◆ SUPPLIED ENTRIES ◆
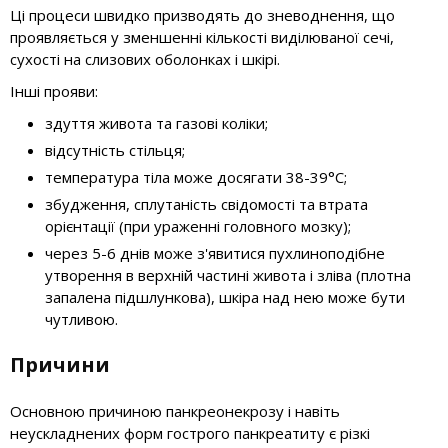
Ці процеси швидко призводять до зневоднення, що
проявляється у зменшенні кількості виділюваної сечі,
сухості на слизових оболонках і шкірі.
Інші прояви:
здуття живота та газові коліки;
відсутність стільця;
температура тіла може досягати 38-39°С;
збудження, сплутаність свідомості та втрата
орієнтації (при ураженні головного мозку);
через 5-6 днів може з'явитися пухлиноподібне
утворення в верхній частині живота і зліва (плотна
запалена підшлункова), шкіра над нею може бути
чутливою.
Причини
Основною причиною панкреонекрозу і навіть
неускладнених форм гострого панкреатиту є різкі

---

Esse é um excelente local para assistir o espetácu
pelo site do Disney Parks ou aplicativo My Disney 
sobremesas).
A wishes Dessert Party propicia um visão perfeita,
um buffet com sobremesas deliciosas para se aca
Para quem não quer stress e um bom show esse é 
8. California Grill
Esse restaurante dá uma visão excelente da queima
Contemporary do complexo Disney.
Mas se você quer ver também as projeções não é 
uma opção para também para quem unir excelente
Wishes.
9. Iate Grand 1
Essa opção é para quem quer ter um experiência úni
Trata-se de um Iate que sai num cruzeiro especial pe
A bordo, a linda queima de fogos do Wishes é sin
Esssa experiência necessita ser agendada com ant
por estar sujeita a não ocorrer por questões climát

◆ WORK TO COMPLETE ◆
Produce a word-for-word copy of everything above from the line holding "Esse restaurante dá" down to the line holding "por estar sujeita", with both of those lines kept.

◆ RESULT OF THIS EXERCISE ◆
Esse restaurante dá uma visão excelente da queima
Contemporary do complexo Disney.
Mas se você quer ver também as projeções não é 
uma opção para também para quem unir excelente
Wishes.
9. Iate Grand 1
Essa opção é para quem quer ter um experiência úni
Trata-se de um Iate que sai num cruzeiro especial pe
A bordo, a linda queima de fogos do Wishes é sin
Esssa experiência necessita ser agendada com ant
por estar sujeita a não ocorrer por questões climát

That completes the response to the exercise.